Not with bombs or guns, but with the weapons of faith, truth, justice and of course love. This translates into not getting carried away by that confrontation that exists more and more. Because of that apathy of “as long as I’m fine, I don’t care about the rest” or because of the fear of what people will say or think about me.
It means opening your ears to listening to the other. Open your gaze to make it deeper and broader. It means talking, a lot and with a lot of openness. It means knowing yourself as small but very big at the same time. As great as that dignity that each one of us has as people. It means being witnesses full-time and not part-time, in certain forums or moments, but always.
What do you do with what you have been given? Do you hide it underground, or do you put it to bear fruit? Do you share it? Do you share yourself? These are questions that resonate with me. With peace, without troubling me, but they do help me wake up and realize.
The class the other day was a wonderful example of how to put what we have at the service of others because we all have or will have an elder in our families or close environments. A person who, by natural law, walks towards the end of his earthly life and sees how he is reaching the end. A person with a heart that needs to be accompanied like everyone else, but at a different pace and differently. A person who – if I don’t leave before – will also be me one day.
We are all companions, and we have the decision in our hands of how to respond. And a society that does not take care of its elders is a society doomed to failure.
Clearly, the conditions of our life are not the best. The work is very demanding, and we live in a rush society. Personally, I always lack an hour to be able to do what I would have liked to do during the day, but the decision to care for and accompany our elders and how to do it must transcend these circumstances. It is a personal decision, of how I am and want to be, where the red lines of what we do not want must illuminate what we do want.
That is giving testimony. That is doing and bearing fruit in our reality, where God has placed us. That is working for a more humane society, where the elderly, the most vulnerable, are cared for. That’s being fair, that’s showing love. And a society that does not take care of its elders is a society doomed to failure.
Accompany those who accompanied us. Travel by their side, at their pace, doing the art of the possible for their good. Put aside comfort to make way for delivery.

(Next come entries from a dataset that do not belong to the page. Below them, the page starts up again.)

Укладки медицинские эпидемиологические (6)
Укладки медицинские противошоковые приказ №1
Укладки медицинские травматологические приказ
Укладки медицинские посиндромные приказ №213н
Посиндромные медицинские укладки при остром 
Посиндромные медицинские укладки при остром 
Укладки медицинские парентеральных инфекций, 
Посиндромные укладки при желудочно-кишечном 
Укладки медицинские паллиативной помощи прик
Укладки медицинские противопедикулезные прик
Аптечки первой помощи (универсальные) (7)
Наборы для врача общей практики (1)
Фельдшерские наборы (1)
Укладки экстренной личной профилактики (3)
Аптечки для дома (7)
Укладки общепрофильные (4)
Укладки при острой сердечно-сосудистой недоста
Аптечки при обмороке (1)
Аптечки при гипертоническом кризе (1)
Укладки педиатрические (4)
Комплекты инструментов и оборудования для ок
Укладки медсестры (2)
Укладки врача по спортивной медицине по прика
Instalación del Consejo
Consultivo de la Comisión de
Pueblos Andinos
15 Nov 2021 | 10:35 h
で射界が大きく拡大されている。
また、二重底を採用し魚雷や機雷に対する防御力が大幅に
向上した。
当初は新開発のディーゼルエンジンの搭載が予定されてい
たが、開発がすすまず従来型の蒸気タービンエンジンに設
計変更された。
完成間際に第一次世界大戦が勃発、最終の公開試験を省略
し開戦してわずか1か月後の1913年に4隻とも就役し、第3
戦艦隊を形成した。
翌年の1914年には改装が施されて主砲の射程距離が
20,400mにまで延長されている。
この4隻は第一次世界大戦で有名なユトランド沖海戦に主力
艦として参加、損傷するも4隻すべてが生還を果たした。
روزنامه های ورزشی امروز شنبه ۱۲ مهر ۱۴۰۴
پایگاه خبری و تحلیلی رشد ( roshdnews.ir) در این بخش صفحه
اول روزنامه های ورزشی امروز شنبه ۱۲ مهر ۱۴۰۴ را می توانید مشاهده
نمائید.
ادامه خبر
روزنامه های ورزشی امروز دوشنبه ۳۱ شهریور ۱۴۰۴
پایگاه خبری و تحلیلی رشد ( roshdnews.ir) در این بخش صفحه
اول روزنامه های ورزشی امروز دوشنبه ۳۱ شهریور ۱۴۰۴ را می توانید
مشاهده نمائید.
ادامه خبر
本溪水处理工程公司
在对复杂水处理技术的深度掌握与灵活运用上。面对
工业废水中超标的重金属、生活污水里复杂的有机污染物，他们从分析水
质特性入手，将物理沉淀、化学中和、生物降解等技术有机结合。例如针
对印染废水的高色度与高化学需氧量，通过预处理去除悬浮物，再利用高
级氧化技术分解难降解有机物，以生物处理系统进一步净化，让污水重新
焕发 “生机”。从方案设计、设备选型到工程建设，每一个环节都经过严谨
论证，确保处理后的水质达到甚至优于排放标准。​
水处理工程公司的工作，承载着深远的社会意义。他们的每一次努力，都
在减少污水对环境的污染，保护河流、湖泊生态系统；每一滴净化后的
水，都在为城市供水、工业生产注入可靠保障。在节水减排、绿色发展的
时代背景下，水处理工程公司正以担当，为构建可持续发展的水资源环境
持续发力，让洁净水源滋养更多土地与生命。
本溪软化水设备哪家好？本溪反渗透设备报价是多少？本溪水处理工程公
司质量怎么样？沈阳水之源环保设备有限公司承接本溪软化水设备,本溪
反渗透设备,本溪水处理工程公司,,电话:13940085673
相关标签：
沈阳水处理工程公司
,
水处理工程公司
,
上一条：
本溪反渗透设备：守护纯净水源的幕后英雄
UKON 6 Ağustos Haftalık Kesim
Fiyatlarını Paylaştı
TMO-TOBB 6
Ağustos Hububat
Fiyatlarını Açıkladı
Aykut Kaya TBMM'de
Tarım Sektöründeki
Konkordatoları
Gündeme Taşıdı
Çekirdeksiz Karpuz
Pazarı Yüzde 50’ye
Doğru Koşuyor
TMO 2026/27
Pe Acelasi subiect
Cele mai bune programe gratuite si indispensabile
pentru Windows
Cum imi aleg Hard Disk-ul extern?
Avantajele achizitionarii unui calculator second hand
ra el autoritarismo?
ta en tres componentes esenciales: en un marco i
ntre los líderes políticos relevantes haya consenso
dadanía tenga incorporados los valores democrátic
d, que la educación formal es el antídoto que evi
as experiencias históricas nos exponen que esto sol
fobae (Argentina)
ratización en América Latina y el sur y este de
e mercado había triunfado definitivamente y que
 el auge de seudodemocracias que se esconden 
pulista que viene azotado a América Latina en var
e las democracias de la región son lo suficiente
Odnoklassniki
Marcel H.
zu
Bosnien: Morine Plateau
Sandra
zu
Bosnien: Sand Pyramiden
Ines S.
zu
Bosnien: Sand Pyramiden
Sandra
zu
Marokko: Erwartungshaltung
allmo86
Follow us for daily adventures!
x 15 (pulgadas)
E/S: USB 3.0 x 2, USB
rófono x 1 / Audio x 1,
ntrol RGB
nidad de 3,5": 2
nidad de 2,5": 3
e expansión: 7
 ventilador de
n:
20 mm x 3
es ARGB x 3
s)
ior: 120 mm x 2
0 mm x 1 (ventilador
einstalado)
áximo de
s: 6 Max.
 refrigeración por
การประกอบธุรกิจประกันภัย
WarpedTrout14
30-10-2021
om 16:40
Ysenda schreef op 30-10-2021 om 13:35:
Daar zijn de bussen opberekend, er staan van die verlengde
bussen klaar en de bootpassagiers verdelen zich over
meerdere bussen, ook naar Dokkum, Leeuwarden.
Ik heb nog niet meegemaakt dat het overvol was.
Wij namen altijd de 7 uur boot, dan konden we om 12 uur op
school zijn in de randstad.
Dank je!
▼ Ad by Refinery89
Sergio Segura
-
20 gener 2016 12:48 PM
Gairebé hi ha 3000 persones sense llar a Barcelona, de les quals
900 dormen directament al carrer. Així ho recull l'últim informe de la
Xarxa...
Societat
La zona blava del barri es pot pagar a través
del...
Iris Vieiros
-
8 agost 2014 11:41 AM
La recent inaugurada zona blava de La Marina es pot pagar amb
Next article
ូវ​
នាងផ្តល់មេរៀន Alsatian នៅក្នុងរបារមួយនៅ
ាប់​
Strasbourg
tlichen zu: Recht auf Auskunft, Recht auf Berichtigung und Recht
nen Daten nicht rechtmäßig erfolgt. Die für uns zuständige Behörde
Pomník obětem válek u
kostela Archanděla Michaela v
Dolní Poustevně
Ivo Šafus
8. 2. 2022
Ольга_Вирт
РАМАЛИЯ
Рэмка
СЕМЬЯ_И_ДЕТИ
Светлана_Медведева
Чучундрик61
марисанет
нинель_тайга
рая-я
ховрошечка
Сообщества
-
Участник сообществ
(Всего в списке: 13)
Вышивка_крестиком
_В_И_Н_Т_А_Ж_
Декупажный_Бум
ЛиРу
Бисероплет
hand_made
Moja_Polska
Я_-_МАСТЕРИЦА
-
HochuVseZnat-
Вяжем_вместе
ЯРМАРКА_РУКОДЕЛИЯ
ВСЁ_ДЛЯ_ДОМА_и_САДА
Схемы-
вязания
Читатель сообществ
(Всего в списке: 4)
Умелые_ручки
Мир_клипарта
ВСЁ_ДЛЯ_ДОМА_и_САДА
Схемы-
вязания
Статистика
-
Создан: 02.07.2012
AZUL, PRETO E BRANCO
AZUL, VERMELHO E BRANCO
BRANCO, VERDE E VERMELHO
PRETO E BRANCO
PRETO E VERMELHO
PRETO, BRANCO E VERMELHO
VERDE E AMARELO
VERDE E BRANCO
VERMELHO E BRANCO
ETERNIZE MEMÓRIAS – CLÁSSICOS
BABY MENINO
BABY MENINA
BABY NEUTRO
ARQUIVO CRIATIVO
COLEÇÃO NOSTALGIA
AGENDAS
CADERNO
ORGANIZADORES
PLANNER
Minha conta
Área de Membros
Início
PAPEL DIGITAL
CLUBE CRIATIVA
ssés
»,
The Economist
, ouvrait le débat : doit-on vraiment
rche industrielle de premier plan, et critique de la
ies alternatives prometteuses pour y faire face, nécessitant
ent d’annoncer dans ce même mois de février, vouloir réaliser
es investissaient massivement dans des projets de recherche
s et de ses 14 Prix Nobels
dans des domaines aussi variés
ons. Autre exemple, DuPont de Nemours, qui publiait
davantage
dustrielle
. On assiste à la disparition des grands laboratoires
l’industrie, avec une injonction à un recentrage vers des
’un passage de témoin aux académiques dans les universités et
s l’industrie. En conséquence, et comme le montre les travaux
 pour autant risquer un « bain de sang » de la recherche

How many older people are there alone? In the residences, there are many who do not receive visitors and who live in deep loneliness. It is a sad reality of today to which we should pay more attention and ask ourselves, what do I do?
Our elders are a gift. They are a source of life and knowledge. Thanks to them, we exist, and they have a heart that needs to be cared for. Because remembering García Márquez, death does not come with old age, it comes with oblivion.
Let’s work for a society where our elders are cared for. For an education where new generations are taught to look at them. For a legal system that helps us be able to accompany them and not, as now, that leads them to be alone and to euthanasia.
Let’s live knowing our grains of sand. Let us live as witnesses.